*** Records for the task ***

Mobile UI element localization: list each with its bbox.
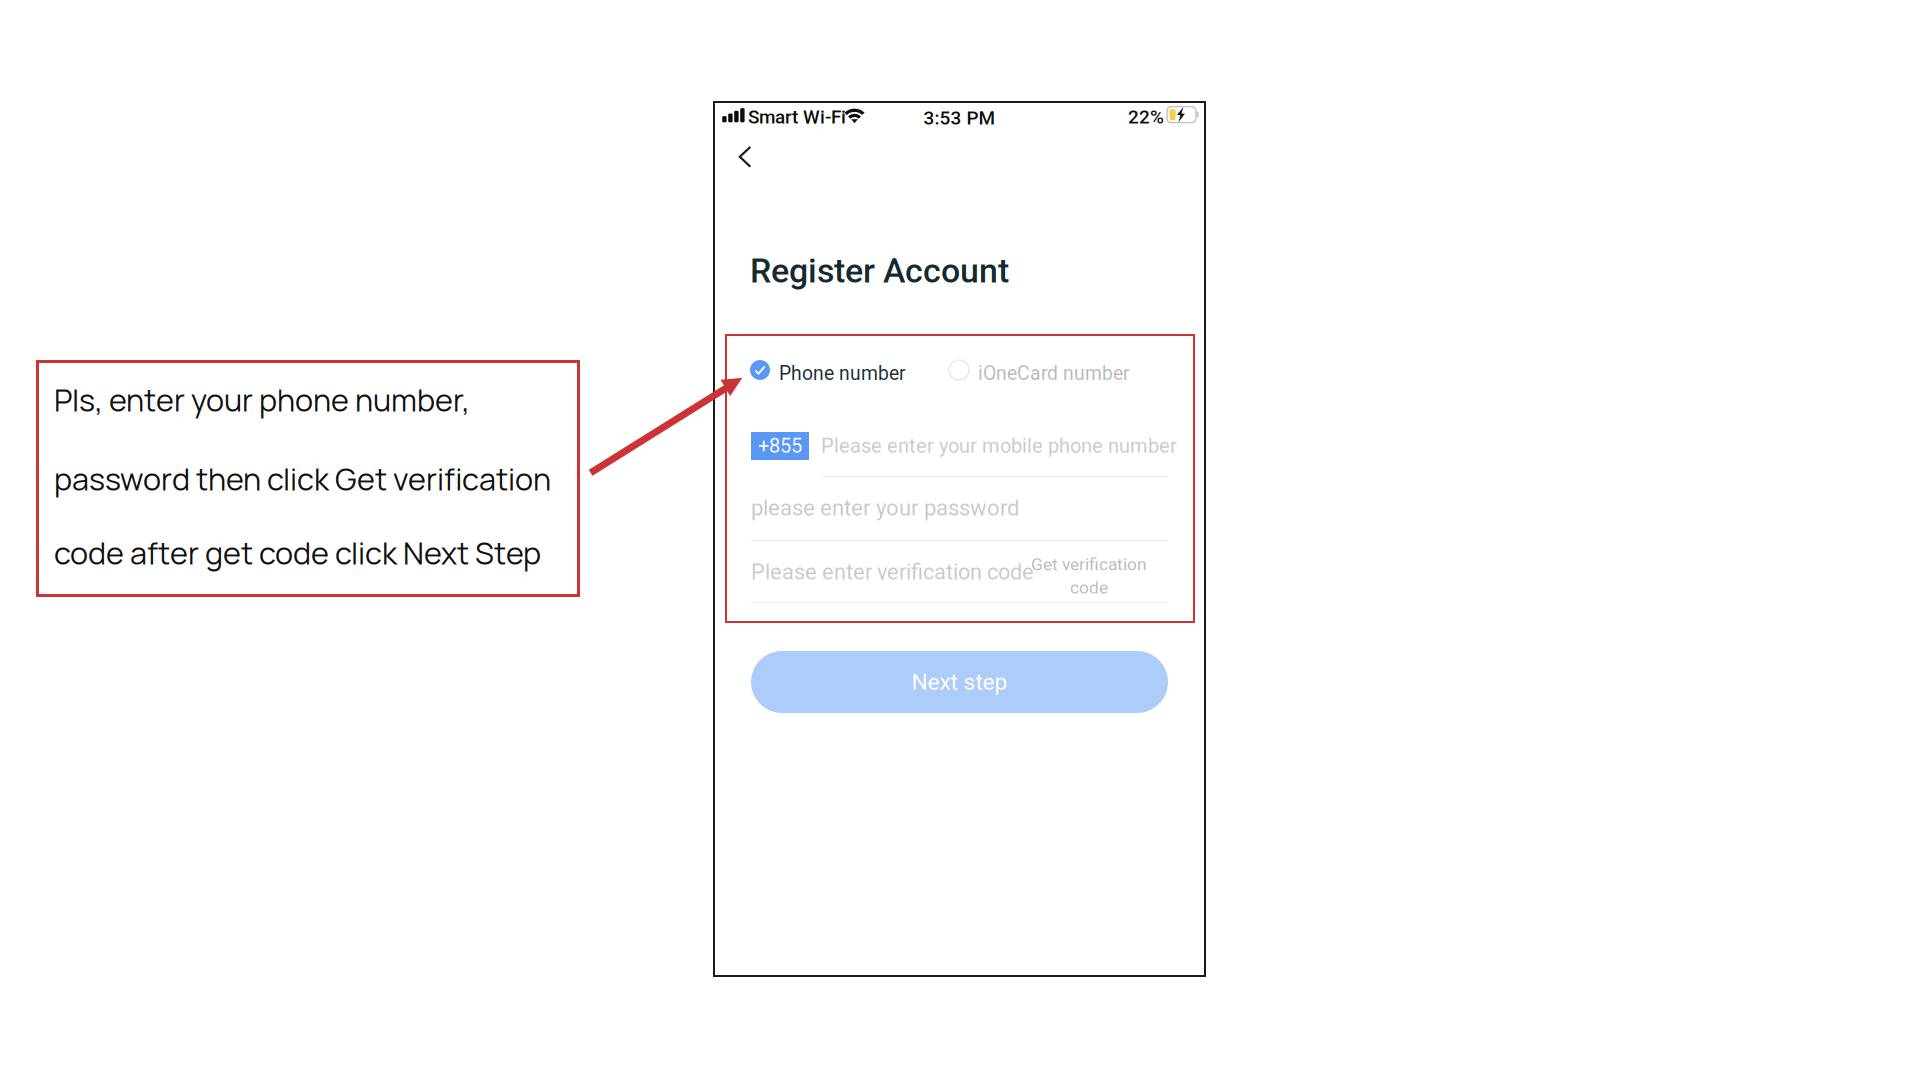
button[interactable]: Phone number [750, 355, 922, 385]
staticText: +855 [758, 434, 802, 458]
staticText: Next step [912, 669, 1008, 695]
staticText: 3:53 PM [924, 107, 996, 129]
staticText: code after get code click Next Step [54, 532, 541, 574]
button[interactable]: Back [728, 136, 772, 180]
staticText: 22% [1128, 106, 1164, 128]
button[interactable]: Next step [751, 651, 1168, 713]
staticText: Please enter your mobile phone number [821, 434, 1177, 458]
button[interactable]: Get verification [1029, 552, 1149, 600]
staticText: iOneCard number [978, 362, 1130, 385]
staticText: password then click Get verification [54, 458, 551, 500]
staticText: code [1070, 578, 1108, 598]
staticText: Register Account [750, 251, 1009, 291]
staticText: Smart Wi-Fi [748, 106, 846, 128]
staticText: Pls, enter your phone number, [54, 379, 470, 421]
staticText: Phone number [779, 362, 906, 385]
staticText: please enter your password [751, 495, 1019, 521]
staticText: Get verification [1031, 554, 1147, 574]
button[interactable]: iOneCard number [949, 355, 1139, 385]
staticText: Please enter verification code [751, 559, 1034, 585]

*** End of Records for the task ***

In full and without changes, repeat the listing above, but not its pictures.

Task output >>
Mobile UI element localization: list each with its bbox.
button[interactable]: Phone number [750, 355, 922, 385]
staticText: +855 [758, 434, 802, 458]
staticText: Next step [912, 669, 1008, 695]
staticText: 3:53 PM [924, 107, 996, 129]
staticText: code after get code click Next Step [54, 532, 541, 574]
button[interactable]: Back [728, 136, 772, 180]
staticText: 22% [1128, 106, 1164, 128]
button[interactable]: Next step [751, 651, 1168, 713]
staticText: Please enter your mobile phone number [821, 434, 1177, 458]
button[interactable]: Get verification [1029, 552, 1149, 600]
staticText: iOneCard number [978, 362, 1130, 385]
staticText: password then click Get verification [54, 458, 551, 500]
staticText: code [1070, 578, 1108, 598]
staticText: Register Account [750, 251, 1009, 291]
staticText: Smart Wi-Fi [748, 106, 846, 128]
staticText: Pls, enter your phone number, [54, 379, 470, 421]
staticText: Phone number [779, 362, 906, 385]
staticText: please enter your password [751, 495, 1019, 521]
staticText: Get verification [1031, 554, 1147, 574]
button[interactable]: iOneCard number [949, 355, 1139, 385]
staticText: Please enter verification code [751, 559, 1034, 585]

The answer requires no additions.